2021 EDR Prize Winners Announced
The Elizabeth D. Rockwell Center on Ethics and Leadership at the Hobby School of Public Affairs at the University of Houston has awarded a prize of $12,000 for the best 2021 article on ethics, leadership, and public policy. An award of $3,000 is given for honorable mention.
WINNER
Shannon Portillo, Domonic Bearfield & Norma M. Riccucci , The Disenfranchisement of Voters of Color: Redux, Public Integrity (2021)
Focusing on recent legislation restricting voting access and its impact on people of color and low-income whites, this article explores the ethical obligations of public election administrators who are called upon to implement laws with overtly partisan, undemocratic implications. Public administrators are meant to serve as stewards of governance, ensuring democratic principles are carried out in effective, efficient, and equitable ways. Restrictive election laws create an ethical dilemma for elections administrators as they are challenged to find a way to serve as stewards of our democratic values while remaining neutral in the partisan policy-making process. While public administrators have an obligation to be non-partisan, the authors argue that they also have an obligation to uphold equity in voting. They conclude that the traditional view of public administrators as having a responsibility to remain strictly neutral without directly advocating for policy change is too constrained.

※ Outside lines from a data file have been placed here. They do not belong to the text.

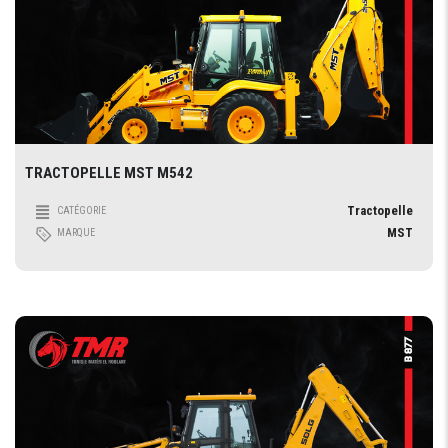
TRACTOPELLE MST M542
Tractopelle
CATÉGORIE
MST
MARQUE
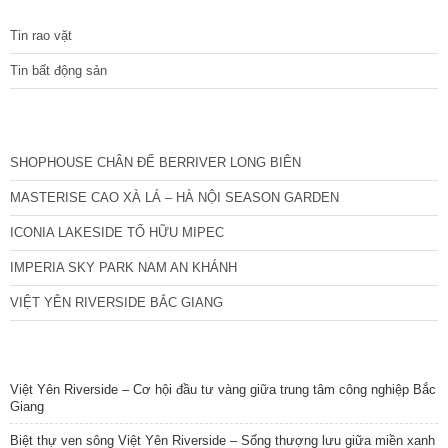
cầu quan tâm liên
Tin rao vặt
Tin bất động sản
CÁC DỰ ÁN MỚI NHẤT
SHOPHOUSE CHÂN ĐẾ BERRIVER LONG BIÊN
MASTERISE CAO XÀ LÁ – HÀ NỘI SEASON GARDEN
ICONIA LAKESIDE TỐ HỮU MIPEC
IMPERIA SKY PARK NAM AN KHÁNH
VIỆT YÊN RIVERSIDE BẮC GIANG
TIN NỔI BẬT
Việt Yên Riverside – Cơ hội đầu tư vàng giữa trung tâm công nghiệp Bắc
Giang
Biệt thự ven sông Việt Yên Riverside – Sống thượng lưu giữa miền xanh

The “Disenfranchisement of Voters of Color: Redux” exemplifies rigorous empirical scholarship while raising important ethical questions with real-world relevance. The scholarship is original, written in a clear and accessible way, and addresses a timely public policy issue. The prize committee determined it would be an excellent article to teach in ethics and public administration/public policy class because it engages important issues about the role of administrators in implementing policies that seem, on their face, undemocratic.
HONORABLE MENTION
Andreas Schmidt, Getting Real on Rationality—Behavioral Science, Nudging, and Public Policy, Ethics 2019
Nudging seeks to improve people’s decisions through small changes in their choice environments. Researchers have found, for example, that by placing healthy foods at the top or bottom of menus, they can increase the amount of healthy food people order. Nudge policies are often justified on the grounds that they compensate for the biases and blunders that are built into people’s automatic or intuitive response systems. Some critics, therefore, object that nudging treats people disrespectfully as irrational. Schmidt defends nudging against these objections. He argues that these objections against nudging rest on a heroic understanding of rationality which associates it with universal prescriptions, slow and careful deliberation, and attending to all relevant information. He instead defends an ecological model of rationality that considers a decision as rational when the combination of a person’s psychological makeup and their decision-making procedures allow them to reliably achieve their ends in a given environment. From this perspective, nudging not only is compatible with the rational agency but can even support it. Accordingly, Schmidt argues that a concern with rationality speaks for more rather than less public policy nudging. He concludes that public policy nudging can play a significant role in helping people to behave more rationally by adjusting choice environments to people’s psychological makeup and their decision-making procedures.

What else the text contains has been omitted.